[Recorded data — start]

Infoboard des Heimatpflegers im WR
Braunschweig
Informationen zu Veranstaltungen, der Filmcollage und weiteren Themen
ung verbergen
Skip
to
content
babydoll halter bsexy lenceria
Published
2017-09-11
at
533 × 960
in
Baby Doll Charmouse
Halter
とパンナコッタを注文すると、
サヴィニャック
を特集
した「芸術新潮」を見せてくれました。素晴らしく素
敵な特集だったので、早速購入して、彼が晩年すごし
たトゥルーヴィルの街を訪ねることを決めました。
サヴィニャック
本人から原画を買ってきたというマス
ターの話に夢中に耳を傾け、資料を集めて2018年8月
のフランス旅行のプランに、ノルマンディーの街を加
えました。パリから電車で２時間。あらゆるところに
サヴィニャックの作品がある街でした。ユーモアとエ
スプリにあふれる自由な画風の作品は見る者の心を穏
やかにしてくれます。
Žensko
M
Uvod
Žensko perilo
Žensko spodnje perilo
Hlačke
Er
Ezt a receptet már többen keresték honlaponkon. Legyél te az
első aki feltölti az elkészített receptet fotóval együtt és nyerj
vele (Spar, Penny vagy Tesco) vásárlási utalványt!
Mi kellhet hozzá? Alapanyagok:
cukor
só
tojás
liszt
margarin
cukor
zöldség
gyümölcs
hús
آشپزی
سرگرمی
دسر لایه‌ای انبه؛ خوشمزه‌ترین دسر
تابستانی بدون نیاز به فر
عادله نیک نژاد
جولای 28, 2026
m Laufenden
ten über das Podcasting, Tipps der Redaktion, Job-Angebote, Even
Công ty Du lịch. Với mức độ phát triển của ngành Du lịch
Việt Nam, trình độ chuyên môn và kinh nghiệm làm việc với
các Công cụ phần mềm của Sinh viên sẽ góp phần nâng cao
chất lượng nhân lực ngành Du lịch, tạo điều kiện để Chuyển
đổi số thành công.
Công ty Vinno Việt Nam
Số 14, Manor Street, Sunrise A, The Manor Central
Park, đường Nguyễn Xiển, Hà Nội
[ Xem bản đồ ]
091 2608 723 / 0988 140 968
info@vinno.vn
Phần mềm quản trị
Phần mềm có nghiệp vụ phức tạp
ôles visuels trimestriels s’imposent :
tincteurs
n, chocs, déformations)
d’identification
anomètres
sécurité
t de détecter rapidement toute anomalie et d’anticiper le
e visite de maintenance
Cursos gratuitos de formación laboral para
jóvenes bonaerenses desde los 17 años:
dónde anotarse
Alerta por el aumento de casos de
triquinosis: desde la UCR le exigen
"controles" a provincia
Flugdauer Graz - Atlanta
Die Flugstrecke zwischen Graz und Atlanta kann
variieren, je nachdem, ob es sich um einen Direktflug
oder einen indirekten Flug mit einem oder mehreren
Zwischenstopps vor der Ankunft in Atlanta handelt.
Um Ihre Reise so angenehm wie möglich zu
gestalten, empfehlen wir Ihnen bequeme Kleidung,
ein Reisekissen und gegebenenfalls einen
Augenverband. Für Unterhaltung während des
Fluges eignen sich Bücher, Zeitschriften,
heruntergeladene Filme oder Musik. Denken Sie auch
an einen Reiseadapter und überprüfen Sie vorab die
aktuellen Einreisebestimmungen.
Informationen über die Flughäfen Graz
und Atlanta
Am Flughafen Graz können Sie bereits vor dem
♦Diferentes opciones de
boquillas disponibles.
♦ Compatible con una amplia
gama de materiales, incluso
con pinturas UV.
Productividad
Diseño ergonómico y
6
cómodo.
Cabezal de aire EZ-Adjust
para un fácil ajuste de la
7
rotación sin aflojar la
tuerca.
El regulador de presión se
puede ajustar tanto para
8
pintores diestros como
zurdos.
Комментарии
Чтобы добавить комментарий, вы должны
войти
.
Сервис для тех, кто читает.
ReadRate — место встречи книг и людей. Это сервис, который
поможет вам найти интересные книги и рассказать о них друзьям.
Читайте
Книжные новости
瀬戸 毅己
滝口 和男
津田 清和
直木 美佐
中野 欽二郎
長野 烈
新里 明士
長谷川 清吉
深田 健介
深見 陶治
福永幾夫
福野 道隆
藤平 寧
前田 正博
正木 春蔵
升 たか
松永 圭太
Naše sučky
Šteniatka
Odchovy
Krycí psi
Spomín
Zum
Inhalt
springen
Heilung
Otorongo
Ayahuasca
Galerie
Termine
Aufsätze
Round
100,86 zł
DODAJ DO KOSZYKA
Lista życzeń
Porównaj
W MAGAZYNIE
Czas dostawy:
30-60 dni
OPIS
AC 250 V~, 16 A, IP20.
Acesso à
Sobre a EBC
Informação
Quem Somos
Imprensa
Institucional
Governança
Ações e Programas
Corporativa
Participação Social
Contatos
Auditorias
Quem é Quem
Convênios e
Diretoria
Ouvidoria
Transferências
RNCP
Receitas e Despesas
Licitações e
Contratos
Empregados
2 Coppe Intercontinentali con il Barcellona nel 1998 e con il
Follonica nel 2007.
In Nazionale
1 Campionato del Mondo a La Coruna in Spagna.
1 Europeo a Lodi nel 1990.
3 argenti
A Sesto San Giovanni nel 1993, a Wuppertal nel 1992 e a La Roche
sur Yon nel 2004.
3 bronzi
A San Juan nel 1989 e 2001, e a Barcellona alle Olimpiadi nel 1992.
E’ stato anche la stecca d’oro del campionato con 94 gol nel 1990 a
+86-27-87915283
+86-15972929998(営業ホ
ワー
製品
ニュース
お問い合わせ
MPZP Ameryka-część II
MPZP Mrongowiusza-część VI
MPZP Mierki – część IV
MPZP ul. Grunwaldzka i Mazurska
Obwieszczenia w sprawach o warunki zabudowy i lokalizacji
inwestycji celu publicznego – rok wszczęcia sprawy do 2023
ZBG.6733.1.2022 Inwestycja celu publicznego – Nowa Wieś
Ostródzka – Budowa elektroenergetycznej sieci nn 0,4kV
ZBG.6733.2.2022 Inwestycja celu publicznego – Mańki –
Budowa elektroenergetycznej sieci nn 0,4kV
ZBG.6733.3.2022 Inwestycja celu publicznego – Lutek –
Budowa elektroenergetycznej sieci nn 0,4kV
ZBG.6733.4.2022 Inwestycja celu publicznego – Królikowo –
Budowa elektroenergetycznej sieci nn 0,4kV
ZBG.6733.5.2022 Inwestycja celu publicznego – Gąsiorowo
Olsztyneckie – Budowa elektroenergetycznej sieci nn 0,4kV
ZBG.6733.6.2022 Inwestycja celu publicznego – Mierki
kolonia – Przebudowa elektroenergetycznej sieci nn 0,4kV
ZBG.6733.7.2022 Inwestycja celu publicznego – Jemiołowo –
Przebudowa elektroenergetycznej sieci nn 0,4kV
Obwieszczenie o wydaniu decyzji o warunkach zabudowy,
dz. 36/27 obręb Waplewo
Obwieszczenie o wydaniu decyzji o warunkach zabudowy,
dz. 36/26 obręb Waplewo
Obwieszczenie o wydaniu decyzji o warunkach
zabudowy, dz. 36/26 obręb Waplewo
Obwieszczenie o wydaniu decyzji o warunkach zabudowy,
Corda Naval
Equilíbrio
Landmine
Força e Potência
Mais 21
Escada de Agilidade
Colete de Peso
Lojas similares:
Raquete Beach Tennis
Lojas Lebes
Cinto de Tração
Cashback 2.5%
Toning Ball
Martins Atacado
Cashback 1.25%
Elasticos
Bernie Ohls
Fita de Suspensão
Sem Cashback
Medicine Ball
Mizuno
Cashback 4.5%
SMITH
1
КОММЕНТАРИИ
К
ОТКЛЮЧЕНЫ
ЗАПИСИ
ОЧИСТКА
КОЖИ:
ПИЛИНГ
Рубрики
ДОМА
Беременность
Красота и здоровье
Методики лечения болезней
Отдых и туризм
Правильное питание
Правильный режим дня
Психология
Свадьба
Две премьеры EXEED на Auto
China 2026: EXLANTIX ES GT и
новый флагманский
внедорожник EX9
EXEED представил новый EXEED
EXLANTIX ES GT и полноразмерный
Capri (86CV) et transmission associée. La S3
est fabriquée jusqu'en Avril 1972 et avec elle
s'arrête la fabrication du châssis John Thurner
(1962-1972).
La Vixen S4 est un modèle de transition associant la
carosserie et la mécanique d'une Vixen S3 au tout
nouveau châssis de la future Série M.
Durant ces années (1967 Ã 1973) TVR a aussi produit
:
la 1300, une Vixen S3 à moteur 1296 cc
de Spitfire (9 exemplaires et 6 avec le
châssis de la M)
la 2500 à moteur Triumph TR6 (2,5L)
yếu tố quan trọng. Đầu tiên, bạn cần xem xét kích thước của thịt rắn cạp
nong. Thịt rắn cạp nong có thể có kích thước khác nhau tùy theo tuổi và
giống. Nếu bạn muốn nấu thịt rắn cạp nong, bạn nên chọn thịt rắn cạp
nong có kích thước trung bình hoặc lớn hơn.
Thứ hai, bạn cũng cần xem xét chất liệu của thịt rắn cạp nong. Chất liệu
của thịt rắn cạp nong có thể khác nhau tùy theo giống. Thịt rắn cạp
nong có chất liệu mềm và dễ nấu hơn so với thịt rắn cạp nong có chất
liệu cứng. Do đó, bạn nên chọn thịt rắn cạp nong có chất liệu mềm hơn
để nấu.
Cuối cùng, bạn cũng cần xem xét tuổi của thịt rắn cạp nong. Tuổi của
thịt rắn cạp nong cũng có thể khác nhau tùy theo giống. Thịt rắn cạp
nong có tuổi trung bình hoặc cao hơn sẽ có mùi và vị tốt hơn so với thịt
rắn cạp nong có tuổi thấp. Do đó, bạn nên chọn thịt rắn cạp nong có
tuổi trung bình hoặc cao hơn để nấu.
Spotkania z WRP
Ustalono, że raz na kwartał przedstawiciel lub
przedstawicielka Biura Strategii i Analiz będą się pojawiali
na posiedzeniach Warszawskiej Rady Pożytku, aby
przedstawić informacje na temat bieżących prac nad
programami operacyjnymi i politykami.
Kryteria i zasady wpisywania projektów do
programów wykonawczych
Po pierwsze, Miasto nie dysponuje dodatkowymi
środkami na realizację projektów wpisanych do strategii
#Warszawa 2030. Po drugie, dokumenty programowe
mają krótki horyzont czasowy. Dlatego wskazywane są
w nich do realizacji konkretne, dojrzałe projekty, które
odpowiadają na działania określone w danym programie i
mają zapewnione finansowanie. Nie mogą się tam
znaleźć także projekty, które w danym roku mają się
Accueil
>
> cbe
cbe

[Recorded data — finish]

Description of the task | The lines above starting at the one that contains "Правильный режим дня" and ending at the one that contains "#Warszawa 2030. Po" must be transcribed exactly, and no other lines may appear.

Exercise response |
Правильный режим дня
Психология
Свадьба
Две премьеры EXEED на Auto
China 2026: EXLANTIX ES GT и
новый флагманский
внедорожник EX9
EXEED представил новый EXEED
EXLANTIX ES GT и полноразмерный
Capri (86CV) et transmission associée. La S3
est fabriquée jusqu'en Avril 1972 et avec elle
s'arrête la fabrication du châssis John Thurner
(1962-1972).
La Vixen S4 est un modèle de transition associant la
carosserie et la mécanique d'une Vixen S3 au tout
nouveau châssis de la future Série M.
Durant ces années (1967 Ã 1973) TVR a aussi produit
:
la 1300, une Vixen S3 à moteur 1296 cc
de Spitfire (9 exemplaires et 6 avec le
châssis de la M)
la 2500 à moteur Triumph TR6 (2,5L)
yếu tố quan trọng. Đầu tiên, bạn cần xem xét kích thước của thịt rắn cạp
nong. Thịt rắn cạp nong có thể có kích thước khác nhau tùy theo tuổi và
giống. Nếu bạn muốn nấu thịt rắn cạp nong, bạn nên chọn thịt rắn cạp
nong có kích thước trung bình hoặc lớn hơn.
Thứ hai, bạn cũng cần xem xét chất liệu của thịt rắn cạp nong. Chất liệu
của thịt rắn cạp nong có thể khác nhau tùy theo giống. Thịt rắn cạp
nong có chất liệu mềm và dễ nấu hơn so với thịt rắn cạp nong có chất
liệu cứng. Do đó, bạn nên chọn thịt rắn cạp nong có chất liệu mềm hơn
để nấu.
Cuối cùng, bạn cũng cần xem xét tuổi của thịt rắn cạp nong. Tuổi của
thịt rắn cạp nong cũng có thể khác nhau tùy theo giống. Thịt rắn cạp
nong có tuổi trung bình hoặc cao hơn sẽ có mùi và vị tốt hơn so với thịt
rắn cạp nong có tuổi thấp. Do đó, bạn nên chọn thịt rắn cạp nong có
tuổi trung bình hoặc cao hơn để nấu.
Spotkania z WRP
Ustalono, że raz na kwartał przedstawiciel lub
przedstawicielka Biura Strategii i Analiz będą się pojawiali
na posiedzeniach Warszawskiej Rady Pożytku, aby
przedstawić informacje na temat bieżących prac nad
programami operacyjnymi i politykami.
Kryteria i zasady wpisywania projektów do
programów wykonawczych
Po pierwsze, Miasto nie dysponuje dodatkowymi
środkami na realizację projektów wpisanych do strategii
#Warszawa 2030. Po drugie, dokumenty programowe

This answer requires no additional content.